*Information provided*:
════════

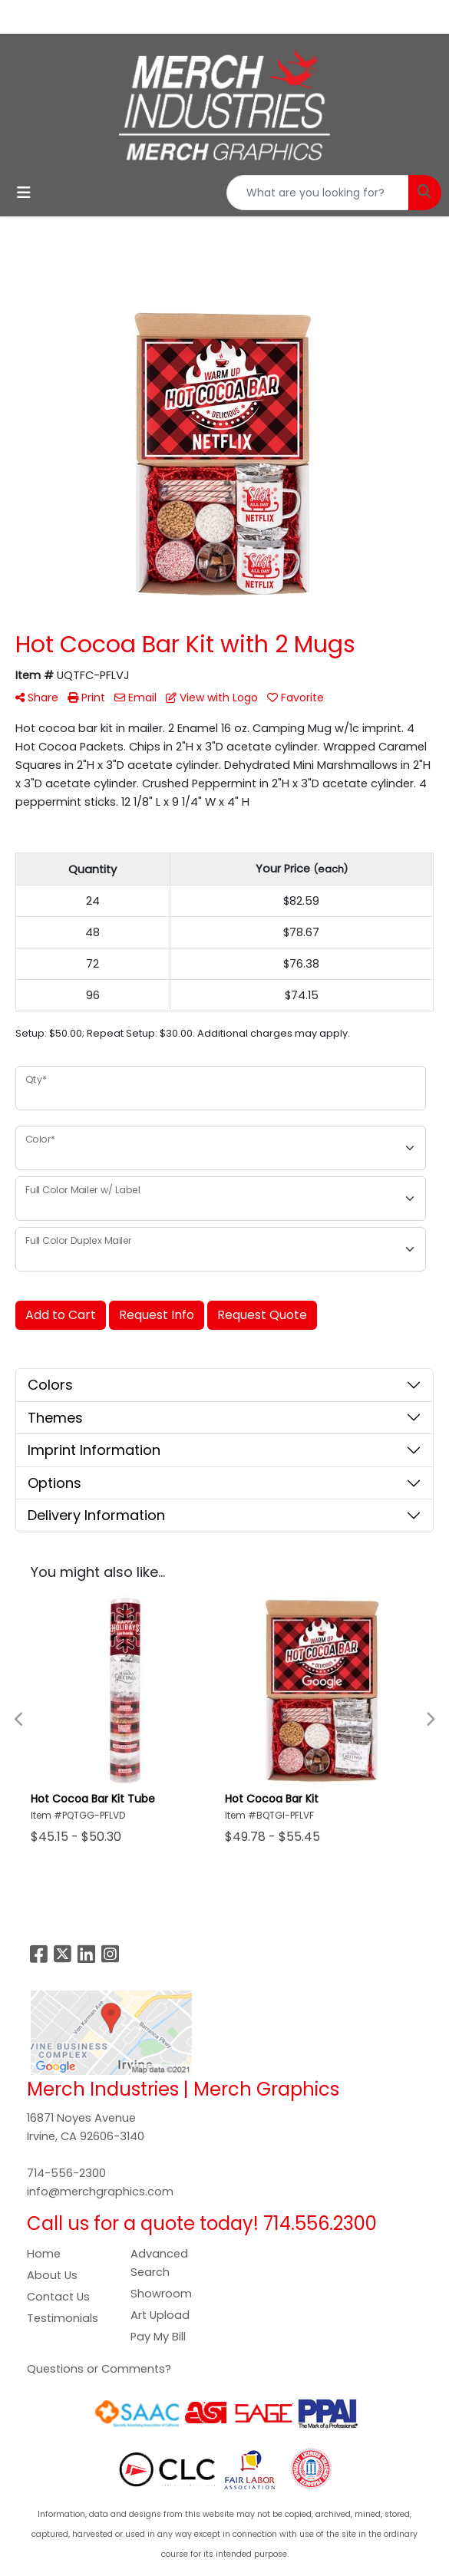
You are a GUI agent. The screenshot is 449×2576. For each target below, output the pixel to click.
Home (44, 2253)
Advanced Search (159, 2263)
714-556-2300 (66, 2173)
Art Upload (160, 2315)
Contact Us (58, 2296)
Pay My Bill (158, 2336)
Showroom (161, 2293)
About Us (52, 2275)
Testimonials (62, 2318)
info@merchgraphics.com (100, 2191)
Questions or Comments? (99, 2368)
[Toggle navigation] (24, 192)
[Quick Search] (317, 192)
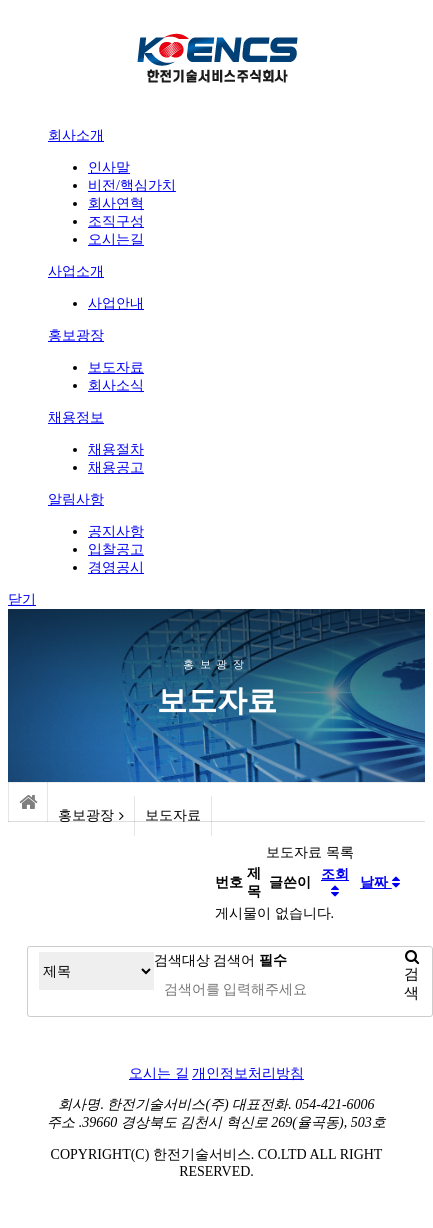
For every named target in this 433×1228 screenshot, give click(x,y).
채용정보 (76, 417)
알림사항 (76, 499)
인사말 (109, 167)
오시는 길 (159, 1073)
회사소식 (116, 385)
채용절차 (116, 449)
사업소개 (76, 271)
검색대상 (182, 960)
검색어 (250, 960)
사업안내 (116, 303)
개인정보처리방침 (248, 1073)
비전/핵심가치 (132, 185)
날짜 (380, 882)
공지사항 (116, 531)
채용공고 (116, 467)
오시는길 (116, 239)
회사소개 (76, 135)
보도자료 (116, 367)
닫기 (22, 599)
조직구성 (116, 221)
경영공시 (116, 567)
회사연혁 (116, 203)
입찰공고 (116, 549)
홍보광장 (76, 335)
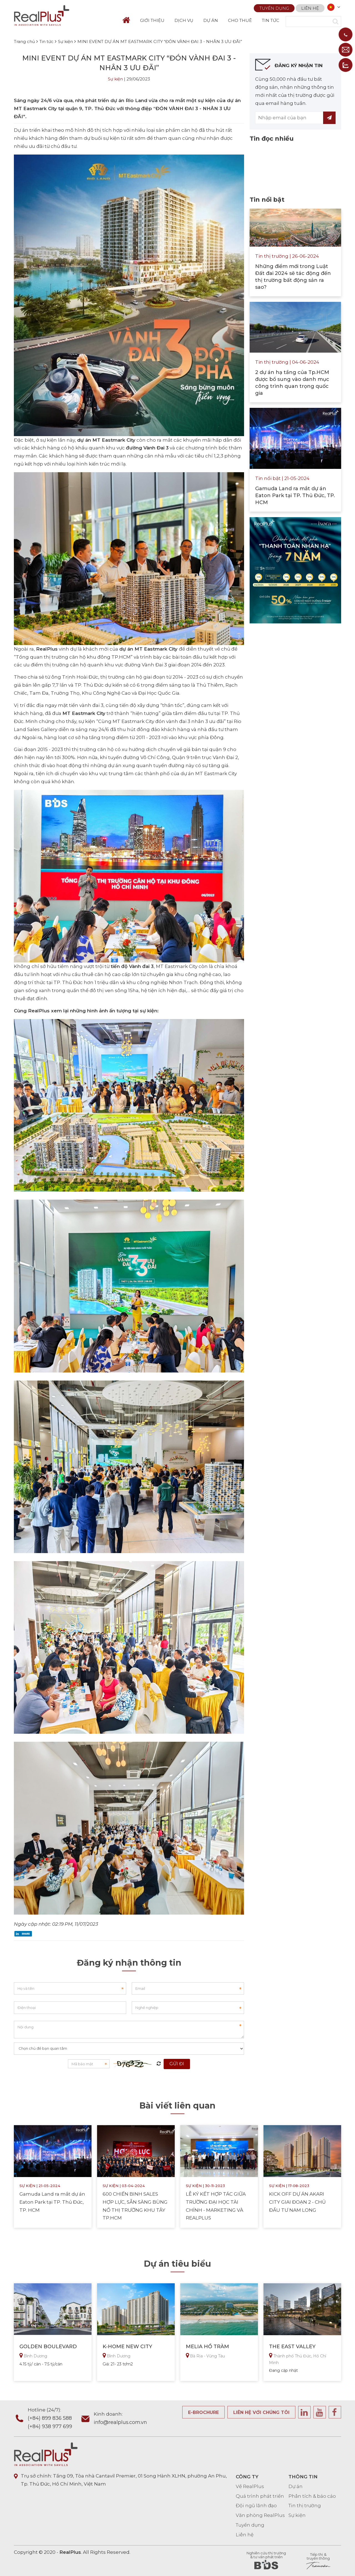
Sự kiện (115, 79)
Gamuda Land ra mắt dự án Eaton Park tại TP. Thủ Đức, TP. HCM (52, 2202)
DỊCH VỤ (183, 20)
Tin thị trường (304, 2505)
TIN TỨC (270, 20)
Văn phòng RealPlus (260, 2515)
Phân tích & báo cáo (312, 2496)
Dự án (295, 2486)
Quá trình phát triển (260, 2496)
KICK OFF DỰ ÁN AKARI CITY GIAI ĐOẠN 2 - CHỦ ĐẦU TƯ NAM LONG (297, 2202)
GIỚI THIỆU (152, 20)
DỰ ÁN (210, 20)
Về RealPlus (250, 2486)
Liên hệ (310, 7)
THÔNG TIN (303, 2476)
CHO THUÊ (240, 20)
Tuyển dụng (274, 7)
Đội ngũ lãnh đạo (256, 2505)
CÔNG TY (247, 2476)
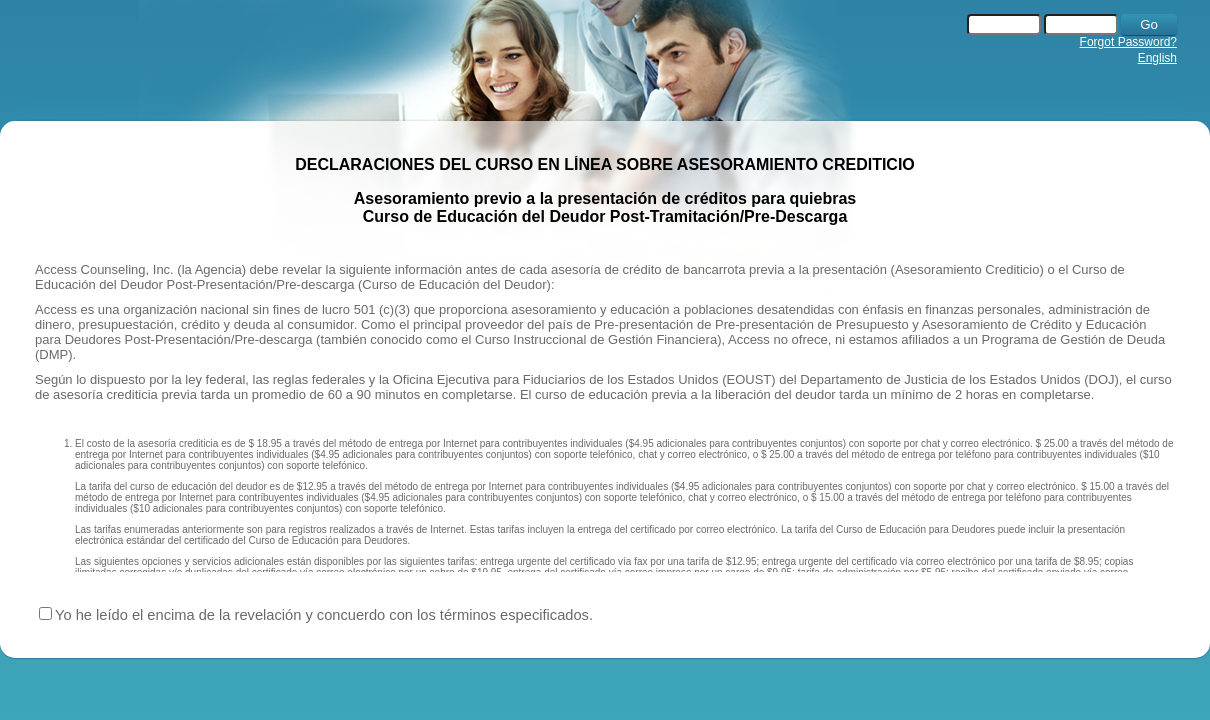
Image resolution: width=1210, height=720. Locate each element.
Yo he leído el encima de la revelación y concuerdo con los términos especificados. (324, 615)
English (1157, 58)
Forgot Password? (1128, 42)
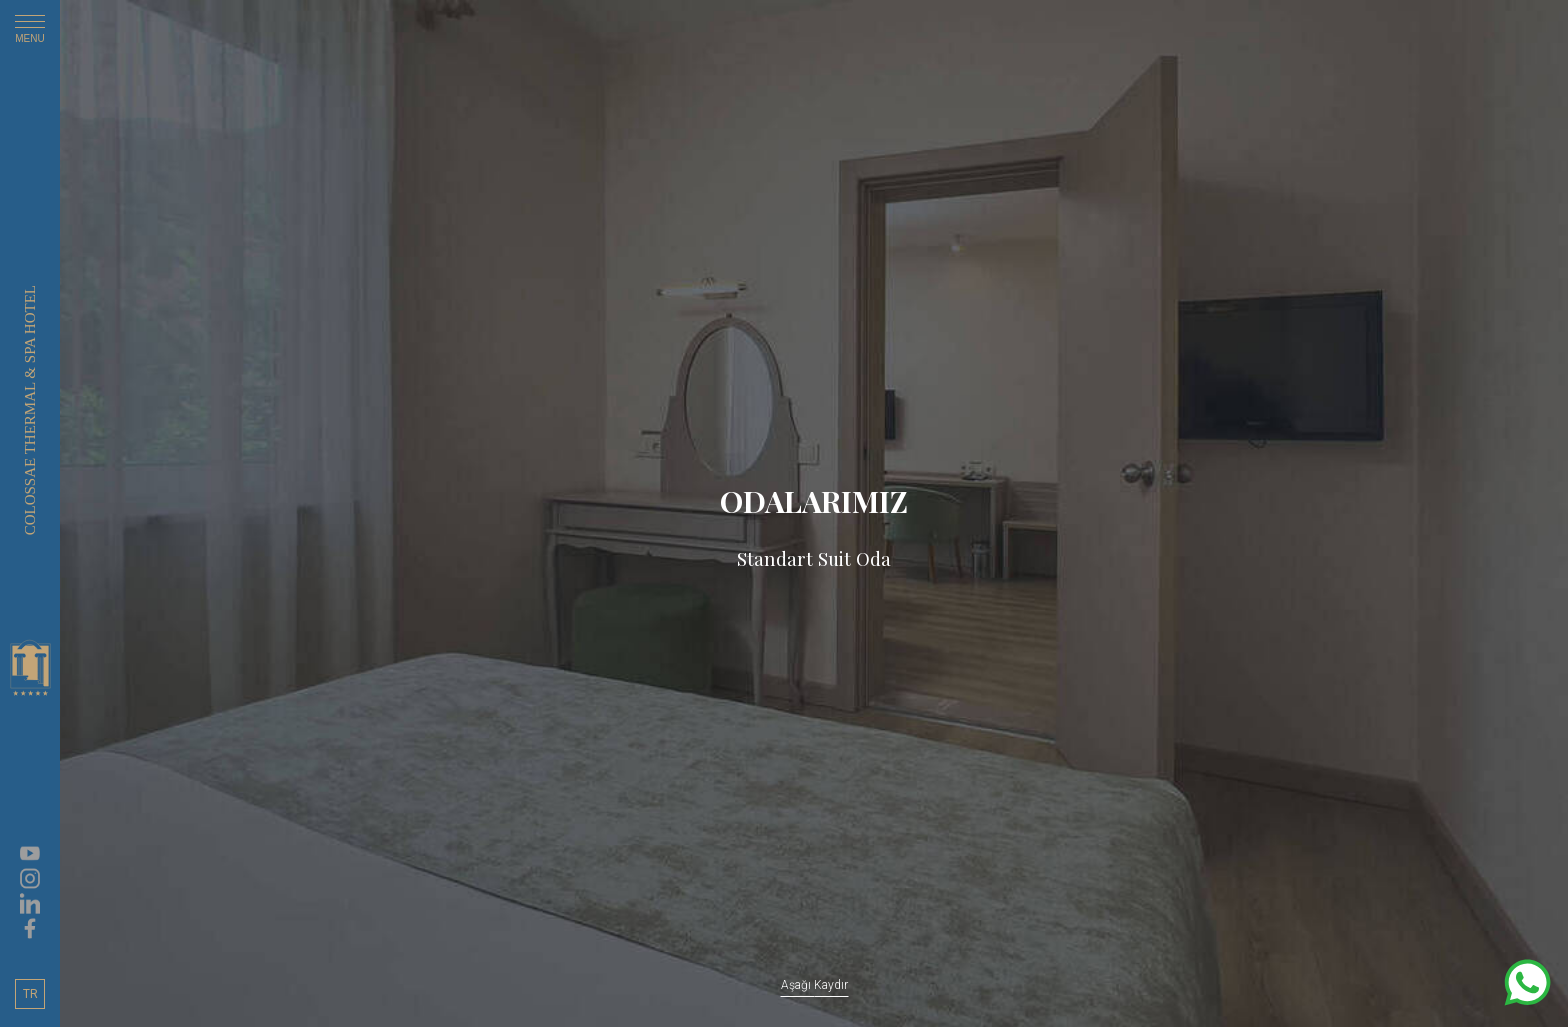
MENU (30, 32)
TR (30, 994)
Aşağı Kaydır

════════

*What you are asked to do*: Output the whole of the data, unchanged; keep the pictures out.

*Task output*:
You are a GUI agent. The screenshot is 449×2576. For each target below, output the pixel to click.
Home (44, 2253)
Advanced Search (159, 2263)
714-556-2300 (66, 2173)
Art Upload (160, 2315)
Contact Us (58, 2296)
Pay My Bill (158, 2336)
Showroom (161, 2293)
About Us (52, 2275)
Testimonials (62, 2318)
info@merchgraphics.com (100, 2191)
Questions or Comments? (99, 2368)
[Toggle navigation] (24, 192)
[Quick Search] (317, 192)
For every named target in this 433×1228 screenshot, give click(x,y).
채용정보 (76, 417)
알림사항 (76, 499)
인사말 (109, 167)
오시는 길 (159, 1073)
회사소식 (116, 385)
채용절차 (116, 449)
사업소개 (76, 271)
검색대상 (182, 960)
검색어 (250, 960)
사업안내 (116, 303)
개인정보처리방침 (248, 1073)
비전/핵심가치 (132, 185)
날짜 (380, 882)
공지사항 (116, 531)
채용공고 (116, 467)
오시는길 (116, 239)
회사소개 (76, 135)
보도자료 (116, 367)
닫기 (22, 599)
조직구성 (116, 221)
경영공시 (116, 567)
회사연혁 (116, 203)
입찰공고 (116, 549)
홍보광장 (76, 335)
Sự kiện (115, 79)
Gamuda Land ra mắt dự án Eaton Park tại TP. Thủ Đức, TP. HCM (52, 2202)
DỊCH VỤ (183, 20)
Tin thị trường (304, 2505)
TIN TỨC (270, 20)
Văn phòng RealPlus (260, 2515)
Phân tích & báo cáo (312, 2496)
Dự án (295, 2486)
Quá trình phát triển (260, 2496)
KICK OFF DỰ ÁN AKARI CITY GIAI ĐOẠN 2 - CHỦ ĐẦU TƯ NAM LONG (297, 2202)
GIỚI THIỆU (152, 20)
DỰ ÁN (210, 20)
Về RealPlus (250, 2486)
Liên hệ (310, 7)
THÔNG TIN (303, 2476)
CHO THUÊ (240, 20)
Tuyển dụng (274, 7)
Đội ngũ lãnh đạo (256, 2505)
CÔNG TY (247, 2476)
Image resolution: width=1210, height=720. Locate each element.
Yo he leído el encima de la revelación y concuerdo con los términos especificados. (324, 615)
English (1157, 58)
Forgot Password? (1128, 42)
MENU (30, 32)
TR (30, 994)
Aşağı Kaydır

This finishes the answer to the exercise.